I remember my confidence dropping as my transparency came into the conversation. How do you tell someone "I desperately need you and your services, but I'm broke?". I told her that I was stuck, that I needed to move forward with design, but that I didn't have the money to make it happen. Bianca respected my honesty, loved the vision of HerHeadquarters, but mostly importantly the data sold her. She believed in me, she believed in the product, and knew that it would attract investors.

From Paper to Digital

We reached a payment agreed where Bianca would be paid in full once HerHeadquarters received its first investment deal. The next few months were an all-time high for me. Seeing an idea that once floated around in my head make its way to paper, then transform into a digital prototype is was one of the highlights of this journey. Shortly after, we began user testing, making further adjustments based off of feedback.

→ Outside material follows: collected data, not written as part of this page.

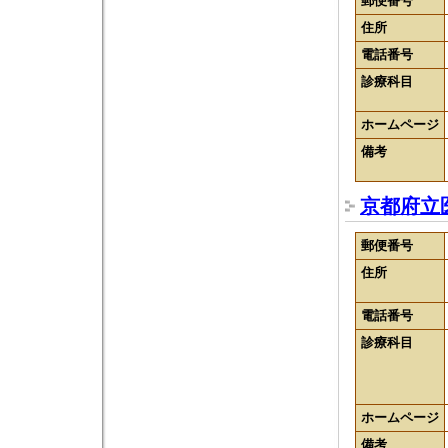
郵便番号
住所
電話番号
診療科目
ホームページ
備考
京都府立
郵便番号
住所
電話番号
診療科目
ホームページ
備考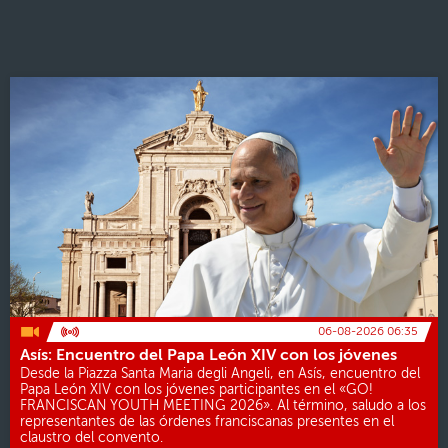
06-08-2026 06:35
Asís: Encuentro del Papa León XIV con los jóvenes
Desde la Piazza Santa Maria degli Angeli, en Asís, encuentro del
Papa León XIV con los jóvenes participantes en el «GO!
FRANCISCAN YOUTH MEETING 2026». Al término, saludo a los
representantes de las órdenes franciscanas presentes en el
claustro del convento.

The further along HerHeadquarters became, the more traction we made. Women entrepreneurs across the U.S. were signing up for early access to the app, we were catching investor's attention, and securing brand partnerships all before we had a launched product. The closer we got to launching, the scarier it was. People who only had a surface value introduction to HerHeadquarters put us in the same category of other platforms or brands catering to women, even if we were completely unrelated, they just heard "for women". I felt consistent pressure, most of which was self-applied, but I still felt it.

I became obsessed with all things HerHeadquarters. My biggest fear was launching and disappointing my users. With a national target audience, a nonexistent marketing budget, and many misconceptions regarding collaborating, I didn't know how to introduce this new brand in a way that distinctly made it clear who were targeting and who we were different from.

I second guessed myself all the time.

A 'Submit' button has never in life been more intimidating. In May 2019, HerHeadquarters was submitted to the Apple and Google play stores and released to women entrepreneurs in select U.S. cities. We've consistently grown our user base and seen amazing collaborations take place. I've grow and learned valuable lessons about myself personally and as a leader. This experience has taught me to trust my journey, trust my hard work, and always let honesty and integrity lead me. I had to give myself permission to make mistakes and not beat myself up about it.

I learned that a hundred "no's" is better than one "yes" from an unfit partner. The most valuable thing that I've learned is keeping my users first. Their feedback, their challenges, and suggestions are valuable and set the pace for the future of HerHeadquarters, as a product and a company. I consider it an honor to serve and cater to one of the most neglected markets in the industry.